**Exercise brief**
What is needed here is a verbatim copy of the records that follow.

[Saved entries]
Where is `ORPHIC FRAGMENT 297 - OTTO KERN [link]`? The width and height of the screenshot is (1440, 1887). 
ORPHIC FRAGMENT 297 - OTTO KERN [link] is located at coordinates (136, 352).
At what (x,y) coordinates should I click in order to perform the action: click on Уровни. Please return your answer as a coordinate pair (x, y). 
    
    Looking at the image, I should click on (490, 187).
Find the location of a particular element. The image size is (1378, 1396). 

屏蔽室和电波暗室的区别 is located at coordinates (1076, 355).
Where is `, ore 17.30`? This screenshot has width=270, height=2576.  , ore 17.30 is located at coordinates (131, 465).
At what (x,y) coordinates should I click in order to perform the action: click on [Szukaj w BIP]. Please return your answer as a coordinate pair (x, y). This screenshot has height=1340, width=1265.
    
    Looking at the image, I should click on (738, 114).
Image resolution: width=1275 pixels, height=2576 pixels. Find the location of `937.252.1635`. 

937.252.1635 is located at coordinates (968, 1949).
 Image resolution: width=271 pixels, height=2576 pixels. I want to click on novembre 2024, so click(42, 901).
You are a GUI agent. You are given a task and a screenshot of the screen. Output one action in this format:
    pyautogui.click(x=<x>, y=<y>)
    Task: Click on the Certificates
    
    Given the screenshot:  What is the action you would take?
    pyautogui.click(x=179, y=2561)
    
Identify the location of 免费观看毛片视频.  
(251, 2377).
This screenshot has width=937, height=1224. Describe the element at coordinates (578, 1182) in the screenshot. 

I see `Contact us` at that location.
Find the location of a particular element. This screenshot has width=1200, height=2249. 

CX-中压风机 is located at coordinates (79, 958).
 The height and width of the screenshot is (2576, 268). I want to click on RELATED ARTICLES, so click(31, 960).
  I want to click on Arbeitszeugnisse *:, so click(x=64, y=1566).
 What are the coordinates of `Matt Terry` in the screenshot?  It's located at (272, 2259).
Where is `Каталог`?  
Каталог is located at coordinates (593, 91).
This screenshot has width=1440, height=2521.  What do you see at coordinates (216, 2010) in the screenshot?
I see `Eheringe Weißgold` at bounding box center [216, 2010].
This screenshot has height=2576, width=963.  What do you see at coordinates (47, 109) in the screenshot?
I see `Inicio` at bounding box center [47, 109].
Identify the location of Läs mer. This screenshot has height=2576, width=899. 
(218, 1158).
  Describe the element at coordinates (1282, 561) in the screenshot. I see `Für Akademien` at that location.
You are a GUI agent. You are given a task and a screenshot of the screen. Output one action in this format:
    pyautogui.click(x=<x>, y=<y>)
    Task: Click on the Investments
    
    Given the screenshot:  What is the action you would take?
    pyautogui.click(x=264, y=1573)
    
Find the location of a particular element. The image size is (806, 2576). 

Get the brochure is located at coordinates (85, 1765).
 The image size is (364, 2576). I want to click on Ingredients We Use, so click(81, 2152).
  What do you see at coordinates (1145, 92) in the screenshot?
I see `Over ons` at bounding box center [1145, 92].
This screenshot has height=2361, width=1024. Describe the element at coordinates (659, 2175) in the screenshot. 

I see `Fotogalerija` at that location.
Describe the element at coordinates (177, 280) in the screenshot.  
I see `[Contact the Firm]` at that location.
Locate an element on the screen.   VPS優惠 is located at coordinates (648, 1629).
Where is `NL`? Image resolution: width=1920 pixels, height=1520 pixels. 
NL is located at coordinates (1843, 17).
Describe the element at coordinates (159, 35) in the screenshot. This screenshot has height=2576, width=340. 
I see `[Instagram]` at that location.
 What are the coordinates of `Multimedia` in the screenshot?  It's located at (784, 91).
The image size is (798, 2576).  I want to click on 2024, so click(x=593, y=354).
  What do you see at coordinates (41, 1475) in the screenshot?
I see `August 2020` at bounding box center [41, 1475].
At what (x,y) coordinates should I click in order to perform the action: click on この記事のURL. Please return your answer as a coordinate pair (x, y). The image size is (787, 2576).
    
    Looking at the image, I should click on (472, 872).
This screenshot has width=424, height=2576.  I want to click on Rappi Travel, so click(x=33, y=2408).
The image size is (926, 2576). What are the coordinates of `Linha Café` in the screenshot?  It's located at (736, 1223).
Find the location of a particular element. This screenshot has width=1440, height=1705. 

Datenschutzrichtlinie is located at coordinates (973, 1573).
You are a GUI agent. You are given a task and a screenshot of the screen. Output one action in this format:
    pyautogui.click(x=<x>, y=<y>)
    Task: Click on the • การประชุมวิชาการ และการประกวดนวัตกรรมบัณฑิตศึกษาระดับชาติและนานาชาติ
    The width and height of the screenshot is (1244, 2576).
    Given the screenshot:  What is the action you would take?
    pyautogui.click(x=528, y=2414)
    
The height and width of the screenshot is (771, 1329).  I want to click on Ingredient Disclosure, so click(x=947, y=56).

**Exercise result**
Where is `ORPHIC FRAGMENT 297 - OTTO KERN [link]`? The width and height of the screenshot is (1440, 1887). 
ORPHIC FRAGMENT 297 - OTTO KERN [link] is located at coordinates (136, 352).
At what (x,y) coordinates should I click in order to perform the action: click on Уровни. Please return your answer as a coordinate pair (x, y). 
    
    Looking at the image, I should click on (490, 187).
Find the location of a particular element. The image size is (1378, 1396). 

屏蔽室和电波暗室的区别 is located at coordinates (1076, 355).
Where is `, ore 17.30`? This screenshot has width=270, height=2576.  , ore 17.30 is located at coordinates (131, 465).
At what (x,y) coordinates should I click in order to perform the action: click on [Szukaj w BIP]. Please return your answer as a coordinate pair (x, y). This screenshot has height=1340, width=1265.
    
    Looking at the image, I should click on (738, 114).
Image resolution: width=1275 pixels, height=2576 pixels. Find the location of `937.252.1635`. 

937.252.1635 is located at coordinates (968, 1949).
 Image resolution: width=271 pixels, height=2576 pixels. I want to click on novembre 2024, so click(42, 901).
You are a GUI agent. You are given a task and a screenshot of the screen. Output one action in this format:
    pyautogui.click(x=<x>, y=<y>)
    Task: Click on the Certificates
    
    Given the screenshot:  What is the action you would take?
    pyautogui.click(x=179, y=2561)
    
Identify the location of 免费观看毛片视频.  
(251, 2377).
This screenshot has width=937, height=1224. Describe the element at coordinates (578, 1182) in the screenshot. 

I see `Contact us` at that location.
Find the location of a particular element. This screenshot has width=1200, height=2249. 

CX-中压风机 is located at coordinates (79, 958).
 The height and width of the screenshot is (2576, 268). I want to click on RELATED ARTICLES, so click(31, 960).
  I want to click on Arbeitszeugnisse *:, so click(x=64, y=1566).
 What are the coordinates of `Matt Terry` in the screenshot?  It's located at (272, 2259).
Where is `Каталог`?  
Каталог is located at coordinates (593, 91).
This screenshot has width=1440, height=2521.  What do you see at coordinates (216, 2010) in the screenshot?
I see `Eheringe Weißgold` at bounding box center [216, 2010].
This screenshot has height=2576, width=963.  What do you see at coordinates (47, 109) in the screenshot?
I see `Inicio` at bounding box center [47, 109].
Identify the location of Läs mer. This screenshot has height=2576, width=899. 
(218, 1158).
  Describe the element at coordinates (1282, 561) in the screenshot. I see `Für Akademien` at that location.
You are a GUI agent. You are given a task and a screenshot of the screen. Output one action in this format:
    pyautogui.click(x=<x>, y=<y>)
    Task: Click on the Investments
    
    Given the screenshot:  What is the action you would take?
    pyautogui.click(x=264, y=1573)
    
Find the location of a particular element. The image size is (806, 2576). 

Get the brochure is located at coordinates (85, 1765).
 The image size is (364, 2576). I want to click on Ingredients We Use, so click(81, 2152).
  What do you see at coordinates (1145, 92) in the screenshot?
I see `Over ons` at bounding box center [1145, 92].
This screenshot has height=2361, width=1024. Describe the element at coordinates (659, 2175) in the screenshot. 

I see `Fotogalerija` at that location.
Describe the element at coordinates (177, 280) in the screenshot.  
I see `[Contact the Firm]` at that location.
Locate an element on the screen.   VPS優惠 is located at coordinates (648, 1629).
Where is `NL`? Image resolution: width=1920 pixels, height=1520 pixels. 
NL is located at coordinates (1843, 17).
Describe the element at coordinates (159, 35) in the screenshot. This screenshot has height=2576, width=340. 
I see `[Instagram]` at that location.
 What are the coordinates of `Multimedia` in the screenshot?  It's located at (784, 91).
The image size is (798, 2576).  I want to click on 2024, so click(x=593, y=354).
  What do you see at coordinates (41, 1475) in the screenshot?
I see `August 2020` at bounding box center [41, 1475].
At what (x,y) coordinates should I click in order to perform the action: click on この記事のURL. Please return your answer as a coordinate pair (x, y). The image size is (787, 2576).
    
    Looking at the image, I should click on (472, 872).
This screenshot has width=424, height=2576.  I want to click on Rappi Travel, so click(x=33, y=2408).
The image size is (926, 2576). What are the coordinates of `Linha Café` in the screenshot?  It's located at (736, 1223).
Find the location of a particular element. This screenshot has width=1440, height=1705. 

Datenschutzrichtlinie is located at coordinates (973, 1573).
You are a GUI agent. You are given a task and a screenshot of the screen. Output one action in this format:
    pyautogui.click(x=<x>, y=<y>)
    Task: Click on the • การประชุมวิชาการ และการประกวดนวัตกรรมบัณฑิตศึกษาระดับชาติและนานาชาติ
    The width and height of the screenshot is (1244, 2576).
    Given the screenshot:  What is the action you would take?
    pyautogui.click(x=528, y=2414)
    
The height and width of the screenshot is (771, 1329).  I want to click on Ingredient Disclosure, so click(x=947, y=56).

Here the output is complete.